◆ TRY IT: Which lines run from the one containing "A fej-nyak régiót" to the end of the entries? Copy them exactly, both ends included, and give nothing else.

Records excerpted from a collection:
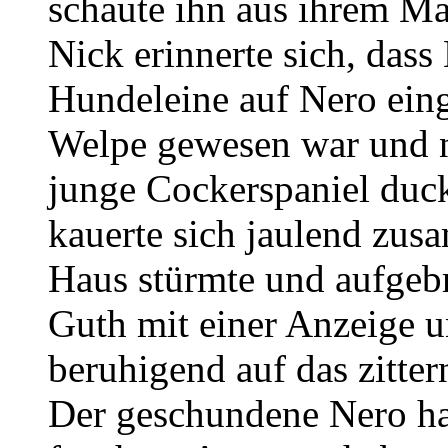
schaute ihn aus ihrem M
Nick erinnerte sich, dass
Hundeleine auf Nero eing
Welpe gewesen war und n
junge Cockerspaniel duck
kauerte sich jaulend zus
Haus stürmte und aufgebr
Guth mit einer Anzeige u
beruhigend auf das zitter
Der geschundene Nero hat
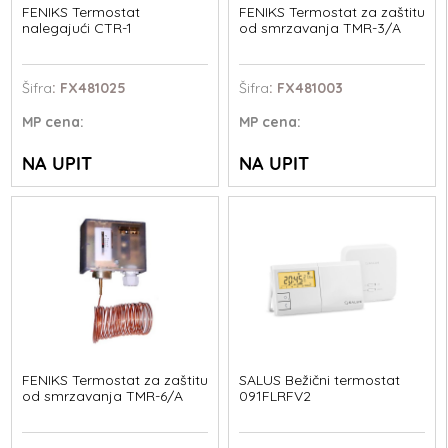
FENIKS Termostat
FENIKS Termostat za zaštitu
nalegajući CTR-1
od smrzavanja TMR-3/A
Šifra
: FX481025
Šifra
: FX481003
MP
cena:
MP
cena:
NA UPIT
NA UPIT
FENIKS Termostat za zaštitu
SALUS Bežični termostat
od smrzavanja TMR-6/A
091FLRFV2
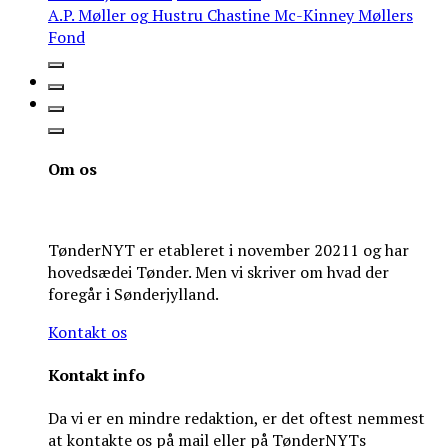
A.P. Møller og Hustru Chastine Mc-Kinney Møllers
Fond
Om os
TønderNYT er etableret i november 20211 og har
hovedsædei Tønder. Men vi skriver om hvad der
foregår i Sønderjylland.
Kontakt os
Kontakt info
Da vi er en mindre redaktion, er det oftest nemmest
at kontakte os på mail eller på TønderNYTs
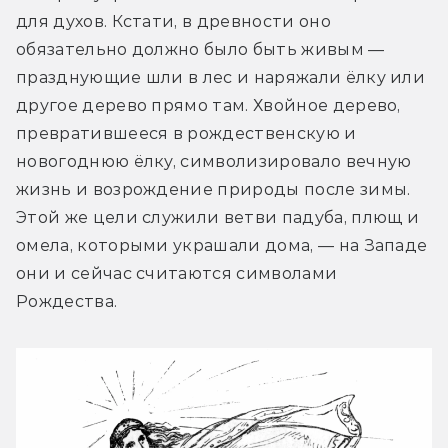
для духов. Кстати, в древности оно 
обязательно должно было быть живым — 
празднующие шли в лес и наряжали ёлку или 
другое дерево прямо там. Хвойное дерево, 
превратившееся в рождественскую и 
новогоднюю ёлку, символизировало вечную 
жизнь и возрождение природы после зимы. 
Этой же цели служили ветви падуба, плющ и 
омела, которыми украшали дома, — на Западе 
они и сейчас считаются символами 
Рождества.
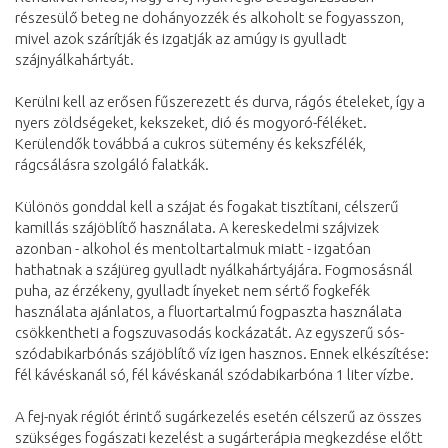
részesülő beteg ne dohányozzék és alkoholt se fogyasszon,
mivel azok szárítják és izgatják az amúgy is gyulladt
szájnyálkahártyát.
Kerülni kell az erősen fűszerezett és durva, rágós ételeket, így a
nyers zöldségeket, kekszeket, dió és mogyoró-féléket.
Kerülendők továbbá a cukros sütemény és kekszfélék,
rágcsálásra szolgáló falatkák.
Különös gonddal kell a szájat és fogakat tisztítani, célszerű
kamillás szájöblítő használata. A kereskedelmi szájvizek
azonban - alkohol és mentoltartalmuk miatt - izgatóan
hathatnak a szájüreg gyulladt nyálkahártyájára. Fogmosásnál
puha, az érzékeny, gyulladt ínyeket nem sértő fogkefék
használata ajánlatos, a fluortartalmú fogpaszta használata
csökkentheti a fogszuvasodás kockázatát. Az egyszerű sós-
szódabikarbónás szájöblítő víz igen hasznos. Ennek elkészítése:
fél kávéskanál só, fél kávéskanál szódabikarbóna 1 liter vízbe.
A fej-nyak régiót érintő sugárkezelés esetén célszerű az összes
szükséges fogászati kezelést a sugárterápia megkezdése előtt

◆ SOLUTION FOR THIS EXERCISE:
A fej-nyak régiót érintő sugárkezelés esetén célszerű az összes
szükséges fogászati kezelést a sugárterápia megkezdése előtt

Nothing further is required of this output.